3. Excretion of urea nitrogen is reduced, and nitrogen balance becomes more positive.
4. Testosterone also helps maintain normal bone density.
36
Testosterone; Clinical use
1. Replacement therapy in hypogonadism.
2. Stimulate RBC production in certain anemias.
3. Weight gain in wasting syndromes like AIDS.
37
Testosterone; Toxicity
* In females, virilization • In men, high doses can cause gynecomastia, testicular shrinkage, infertility.
* In both sexes, high doses of anabolic steroids can cause cholestatic jaundice, elevation of liver enzyme levels, and possibly hepatocellular carcinoma.
38
Antiandrogens; Receptor Inhibitors
1. Flutamide and related drugs bicalutamide, nilutamide, and enzalutamide are nonsteroidal competitive antagonists of androgen receptors. These drugs are used to decrease the action of endogenous androgens in patients with prostate carcinoma.
2. Spironolactone, a drug used principally as a potassium-sparing diuretic, also inhibits androgen receptors and is used in the treatment of hirsutism in women.
39
Antiandrogens; 5-alpha-Reductase Inhibitors.
1. Testosterone is converted to DHT by the enzyme 5α-reductase. Some tissues, most notably prostate cells and hair follicles, depend on DHT rather than testosterone for androgenic stimulation.
2. This enzyme is inhibited by **finasteride**, a drug used to treat benign prostatic hyperplasia and, at a lower dose, to prevent hair loss in men.
3. **Dutasteride** is a newer 5α-reductase inhibitor with a much longer half-life than that of finasteride.
40
Gonadotropin-Releasing Hormone Analogs and Antagonists
Suppression of gonadotropin secretion, especially LH, reduces the production of testosterone. This can be effectively accomplished with long-acting depot preparations of leuprolide or similar gonadotropin-releasing hormone (GnRH) agonists. These analogs are used in prostatic carcinoma. During the first week of therapy, an androgen receptor antagonist (eg, flutamide) is added to prevent the tumor flare that can result from the surge in testosterone synthesis caused by the initial agonistic action of the GnRH agonist. Within several weeks, testosterone production falls to low levels.

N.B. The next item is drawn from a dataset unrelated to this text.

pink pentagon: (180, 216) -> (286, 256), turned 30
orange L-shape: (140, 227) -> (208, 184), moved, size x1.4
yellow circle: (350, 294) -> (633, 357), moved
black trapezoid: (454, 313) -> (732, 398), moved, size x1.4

The GnRH receptor antagonists **abarelix** and **degarelix** are approved for advanced prostate cancer.
41
Combined Hormonal Contraceptives
Combined hormonal contraceptives are used in women with androgen-induced hirsutism. The estrogen in the contraceptive acts in the liver to increase the production of sex hormone binding globulin, which in turn reduces the concentration of the free androgen in the blood that is causing the male-pattern hair growth characteristic of hirsutism.
42
Inhibitors of Steroid Synthesis
Ketoconazole, an antifungal drug, inhibits gonadal and adrenal steroid synthesis. The drug has been used to suppress adrenal steroid synthesis in patients with steroid-responsive metastatic prostate cancer.